_THE PROBLEM_
Every record needs to come back as written, except for the pictures.

--- PROVIDED DATA Enclosed Below ---

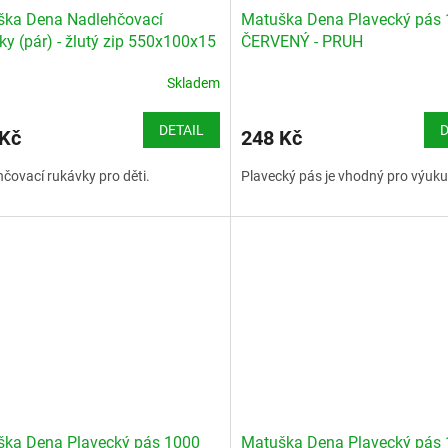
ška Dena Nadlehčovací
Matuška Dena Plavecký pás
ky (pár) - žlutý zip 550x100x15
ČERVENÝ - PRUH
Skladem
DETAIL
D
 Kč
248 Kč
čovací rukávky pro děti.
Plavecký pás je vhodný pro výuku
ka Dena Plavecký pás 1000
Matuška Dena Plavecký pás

--- End of Enclosed PROVIDED DATA ---

_FINAL ANSWER_
ška Dena Nadlehčovací
Matuška Dena Plavecký pás
ky (pár) - žlutý zip 550x100x15
ČERVENÝ - PRUH
Skladem
DETAIL
D
 Kč
248 Kč
čovací rukávky pro děti.
Plavecký pás je vhodný pro výuku
ka Dena Plavecký pás 1000
Matuška Dena Plavecký pás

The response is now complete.